MW: The next one will be Dos. We’ve got a fourth album coming out in May. Yuka Honda mixed it – it’s pretty trippy. Kira [Roessler] does audio now for movies and television. She got an Emmy for the John Adams mini-series. She still loves music of course. This is her biggest outlet, Dos. Then I have an album I did in Italy with two Italian musicians [ il sogno del marinaio] Then I’ve got a Spiel Gusher album coming out.

When you’re playing as a Stooge live with the Stooges, do you ever just get totally surprised by Iggy Pop?

MW: I watch him about 90 percent of the time. For one thing he’s a total trip. There’s nothing like him. The other thing is he’s kind of like a conductor. He’s very aware of everything – he’s really helped me become a better bass player. I grew up with that music, I get into it. His work ethic is incredible. I told his wife that if a garbage disposal opened up onstage and he jumped in I’d probably jump in after him. I get so caught up in it. I really feel I owe him and the Stooges my best playing. We wouldn’t have a punk scene without the Stooges. It’s the weirdest thing, something I’d never guess happening to me, but it is a very interesting classroom.

I was reading that the Minutemen never thought of themselves as punk?

MW: We never thought of punk as a style of music. Punk was more in your mind. Every band was in charge of their own style of music. In a way it was good because it could never become old-fashioned.

How did you come up with the song “Pelicanman”?

MW: I was forty two when the sickness hit me and almost killed me (Watt was ill with an infection in 2000). I wrote an opera about this. I knew the Divine Comedy. I almost died of pneumonia when I was twenty two and I never wrote a song about that. “Pelicanman” is the final part of that opera. I was starting to get to the middle years. Pelicans don’t have a song. They’re quiet. I had the idea that some things are beyond words, some truth and knowledge – and that’s the pelican man. A transcendent state. I was going to have one instrumental on this third opera, but I thought, you know what – this is all about words.

You met D. Boon when you were thirteen?

MW: I was thirteen – I had just moved from the Navy houses to the projects here in San Pedro and he jumped out of a tree on me in the park. He thought I was some guy named Eskimo, one of his friends. He starts rattling off all these little bits to me. And I’m thinking, fuck, this is the smartest guy in the world. He was just rolling them off. Then the next day I went to his pad, and he gets out this record his brother had given him called Class Clown by George Carlin. All those bits he was telling me the day before, they were all on here.

What are some of the challenges in creating bass solos?

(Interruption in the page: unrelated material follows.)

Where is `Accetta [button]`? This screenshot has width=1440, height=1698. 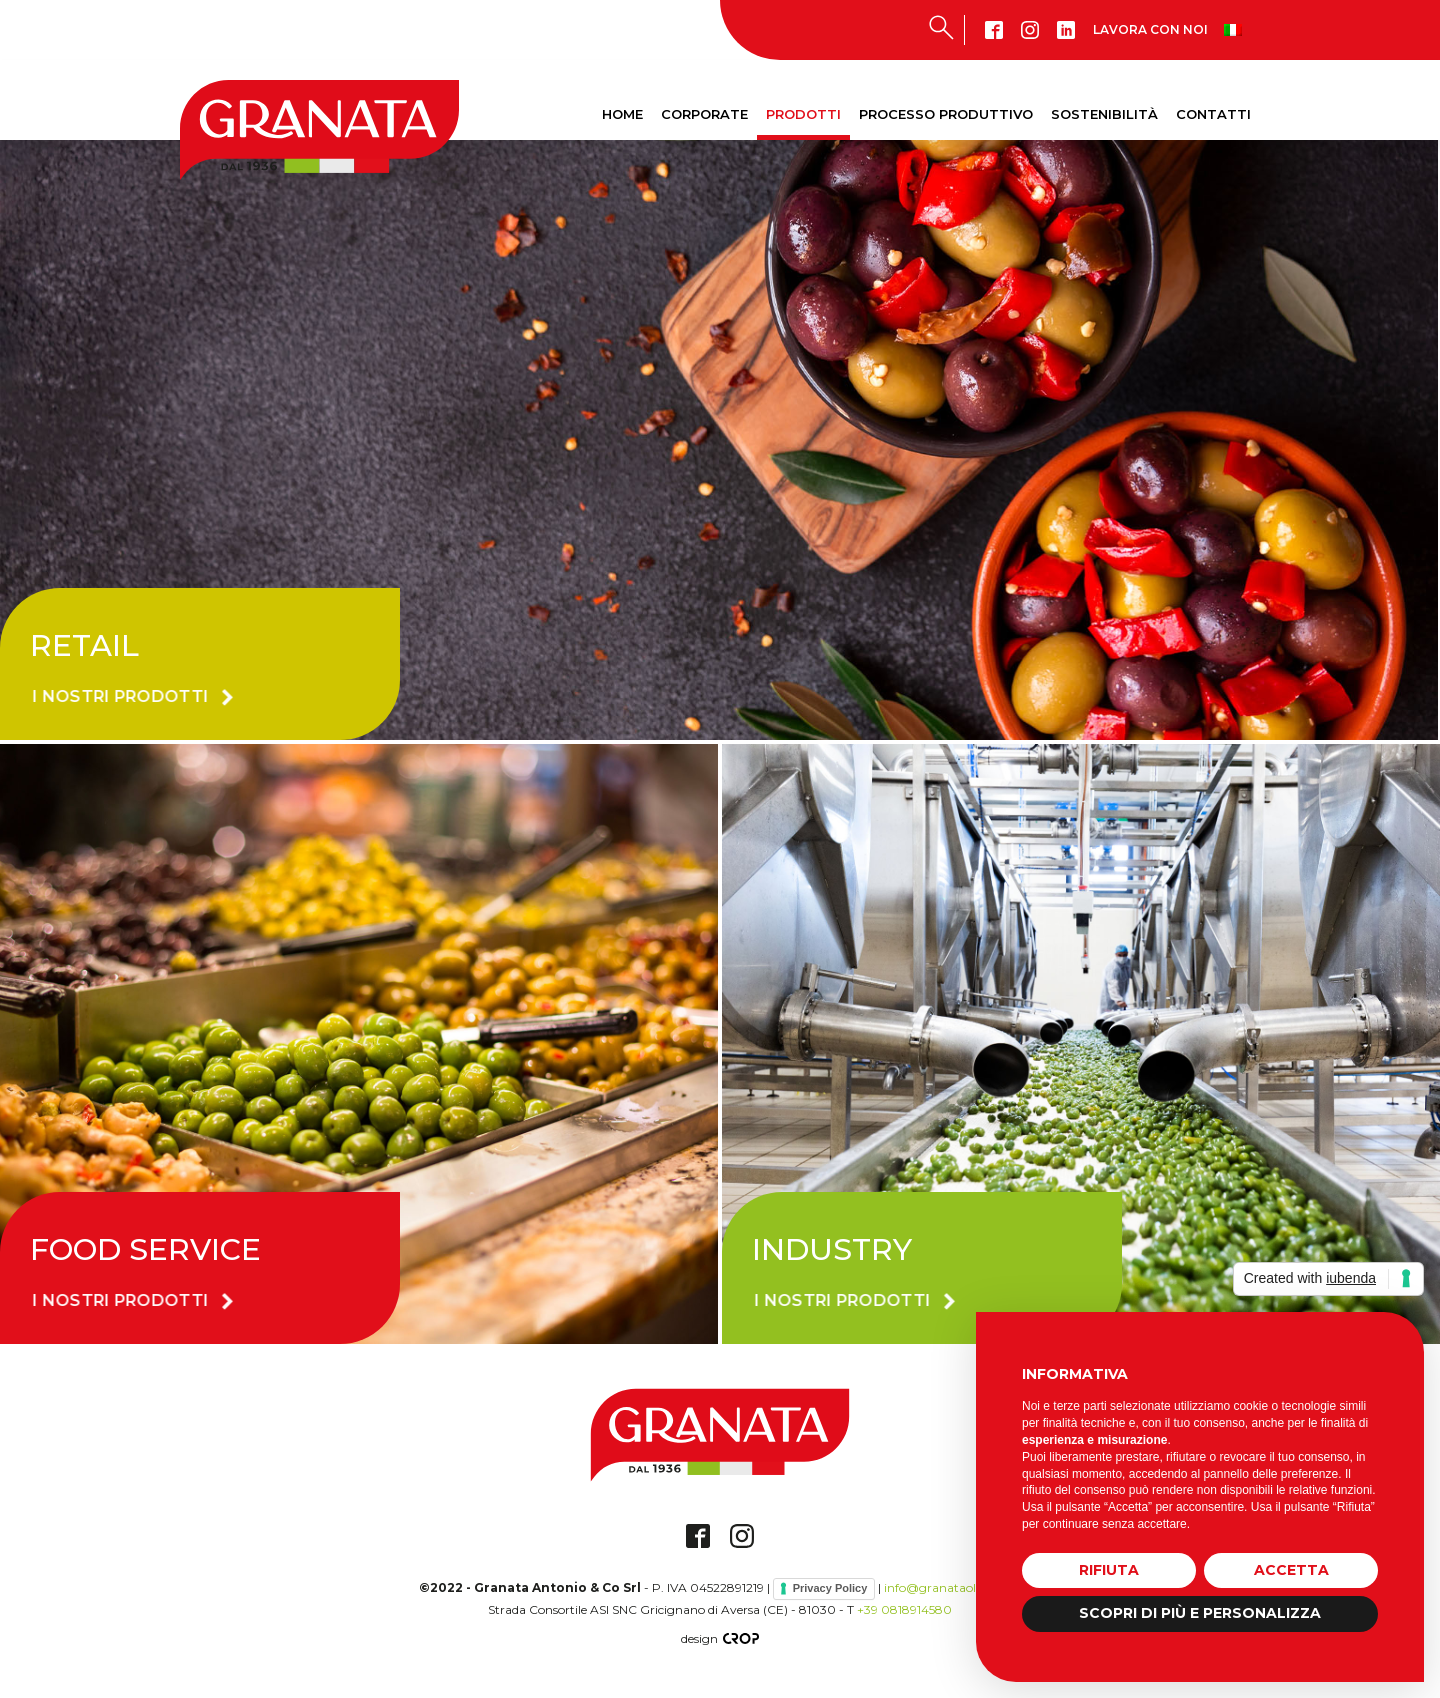
Accetta [button] is located at coordinates (1291, 1570).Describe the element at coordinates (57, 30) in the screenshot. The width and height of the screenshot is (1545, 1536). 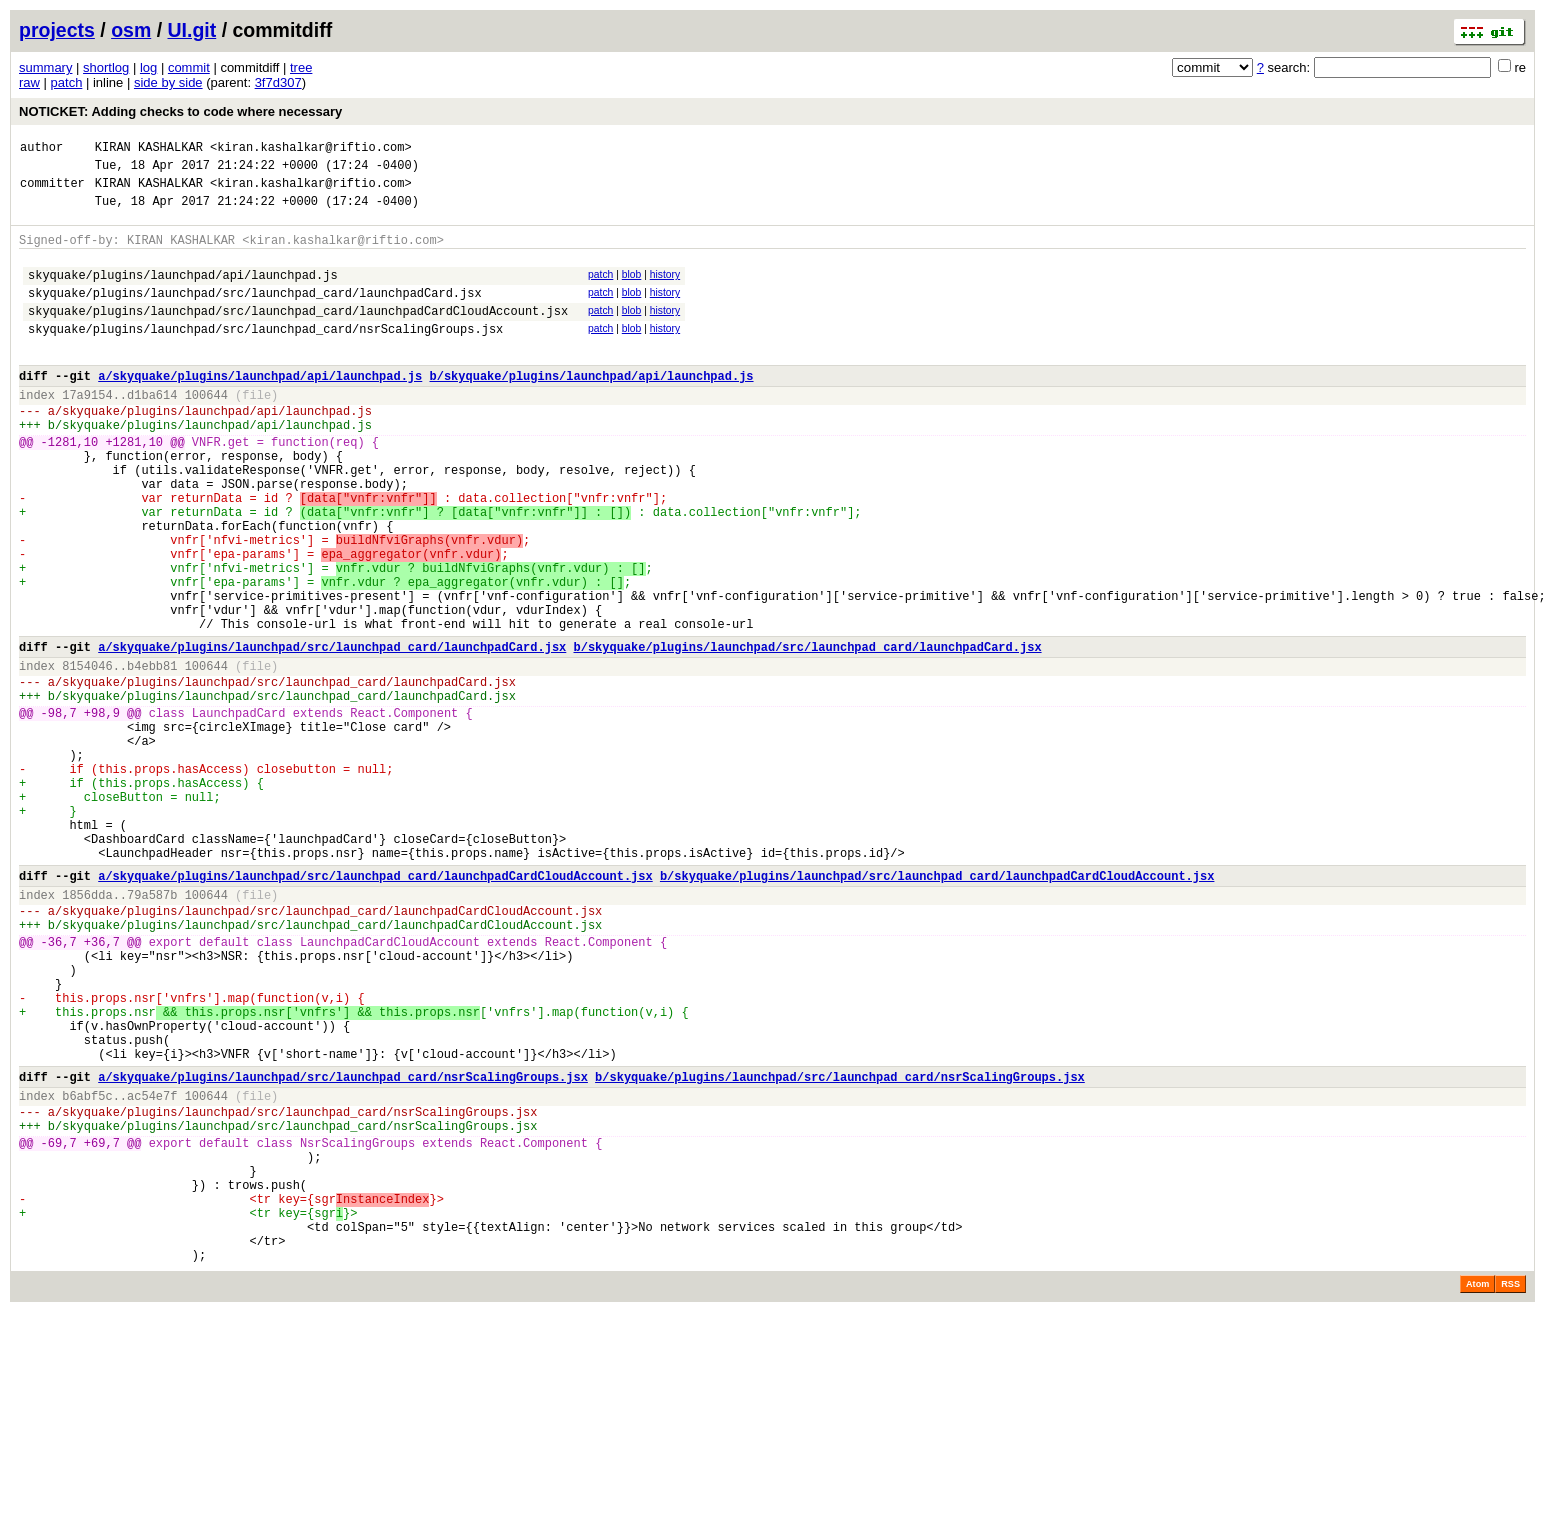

MW: You want the solo to aid and abet the tune. You don’t want it to live in its own little world. You want to tie it to the tune, and that’s where it can become difficult. You have to figure out what the essence of the tune is. Bass, most of the time, is the support. I think even when it goes out into solo world it still nurtures the tune.

By the way, I really love that song “Pissbags and Tubing”.

MW: I had to live that. At first I was really into it – watching the sack and it would fill up. The surgeon told me, Mr. Watt – that bladder infection, if that thing blocks up you’ll be wearing that sac forever. I remember laughing at my sisters for bladder infections. It was like pissing fish hooks. The tubes let in the germs. At first it was really cool, watching the sack fill up. You didn’t have to move one inch. Men have longer urethras. When I used the Divine Comedy by Dante I used hell for sickness, purgatory for healing and paradise for playing my bass.